▶ _WHAT IS NEEDED_
Your answer is a copy of every line in the records where "Neodym" appears.

##### SOURCE MATERIAL

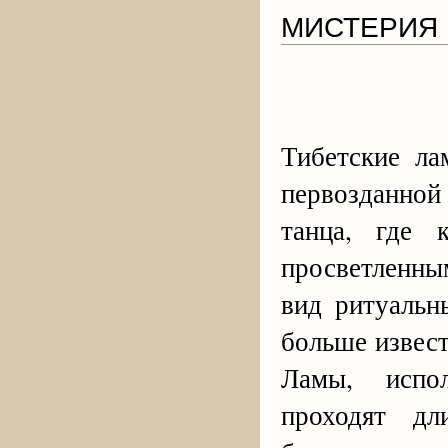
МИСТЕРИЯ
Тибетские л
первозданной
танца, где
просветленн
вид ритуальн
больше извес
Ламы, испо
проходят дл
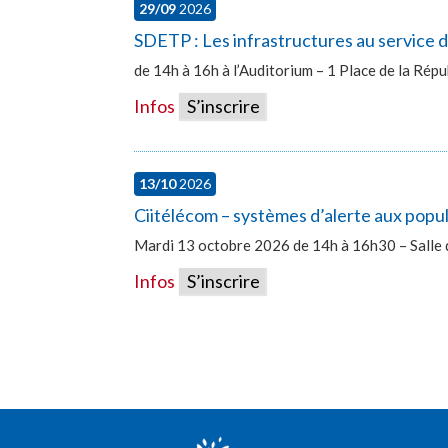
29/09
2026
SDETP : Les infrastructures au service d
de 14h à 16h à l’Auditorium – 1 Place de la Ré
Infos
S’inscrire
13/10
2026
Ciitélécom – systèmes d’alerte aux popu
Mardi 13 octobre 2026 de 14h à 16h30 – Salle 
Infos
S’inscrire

##########
##### SOURCE MATERIAL

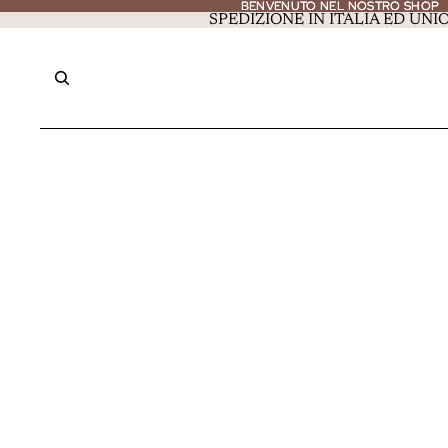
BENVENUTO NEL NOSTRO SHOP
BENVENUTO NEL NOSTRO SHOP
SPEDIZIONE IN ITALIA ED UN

##########
##### SOURCE MATERIAL

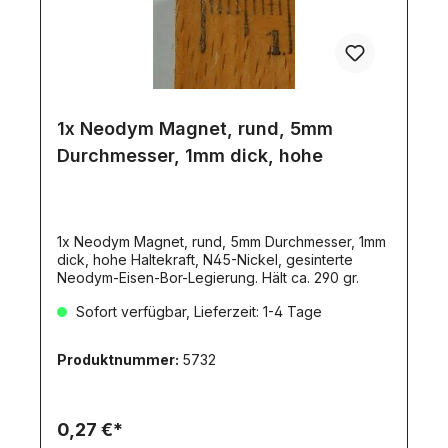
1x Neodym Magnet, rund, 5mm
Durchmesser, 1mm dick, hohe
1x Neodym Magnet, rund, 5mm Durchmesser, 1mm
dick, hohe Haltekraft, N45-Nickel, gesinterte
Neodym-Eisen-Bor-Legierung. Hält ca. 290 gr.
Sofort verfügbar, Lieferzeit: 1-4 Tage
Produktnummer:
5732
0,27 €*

##########

▶ _TASK SOLUTION_
1x Neodym Magnet, rund, 5mm
1x Neodym Magnet, rund, 5mm Durchmesser, 1mm
Neodym-Eisen-Bor-Legierung. Hält ca. 290 gr.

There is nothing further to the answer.